Exercise prompt. Look through the listing below, and wherever a line has the string "режим", pull it out.

Records for processing.
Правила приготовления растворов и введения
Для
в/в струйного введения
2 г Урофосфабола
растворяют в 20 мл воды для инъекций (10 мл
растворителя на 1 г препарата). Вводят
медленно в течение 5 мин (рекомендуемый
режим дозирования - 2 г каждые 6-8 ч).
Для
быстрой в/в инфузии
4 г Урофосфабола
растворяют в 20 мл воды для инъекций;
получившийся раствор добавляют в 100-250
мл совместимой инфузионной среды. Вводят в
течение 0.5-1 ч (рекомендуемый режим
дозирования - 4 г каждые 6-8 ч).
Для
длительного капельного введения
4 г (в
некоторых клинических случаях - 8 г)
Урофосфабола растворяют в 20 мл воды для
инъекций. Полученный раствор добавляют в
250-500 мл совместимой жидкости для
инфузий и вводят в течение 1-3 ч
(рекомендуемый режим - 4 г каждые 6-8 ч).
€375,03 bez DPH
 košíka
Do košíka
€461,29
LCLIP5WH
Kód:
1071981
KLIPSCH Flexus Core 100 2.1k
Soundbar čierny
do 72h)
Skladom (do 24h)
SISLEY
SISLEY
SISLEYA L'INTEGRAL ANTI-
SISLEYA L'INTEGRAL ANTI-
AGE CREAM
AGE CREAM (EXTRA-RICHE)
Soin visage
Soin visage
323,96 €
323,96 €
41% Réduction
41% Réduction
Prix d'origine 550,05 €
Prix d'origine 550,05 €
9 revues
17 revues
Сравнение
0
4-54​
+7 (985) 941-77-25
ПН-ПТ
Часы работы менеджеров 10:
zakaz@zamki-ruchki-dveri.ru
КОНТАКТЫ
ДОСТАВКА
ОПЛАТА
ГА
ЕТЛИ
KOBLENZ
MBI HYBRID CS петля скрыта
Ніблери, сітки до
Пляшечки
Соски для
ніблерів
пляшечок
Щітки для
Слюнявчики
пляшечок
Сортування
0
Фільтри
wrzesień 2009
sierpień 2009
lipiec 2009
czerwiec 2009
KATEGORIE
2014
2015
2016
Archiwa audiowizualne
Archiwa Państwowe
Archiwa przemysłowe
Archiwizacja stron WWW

Solved exercise.
режим дозирования - 2 г каждые 6-8 ч).
течение 0.5-1 ч (рекомендуемый режим
(рекомендуемый режим - 4 г каждые 6-8 ч).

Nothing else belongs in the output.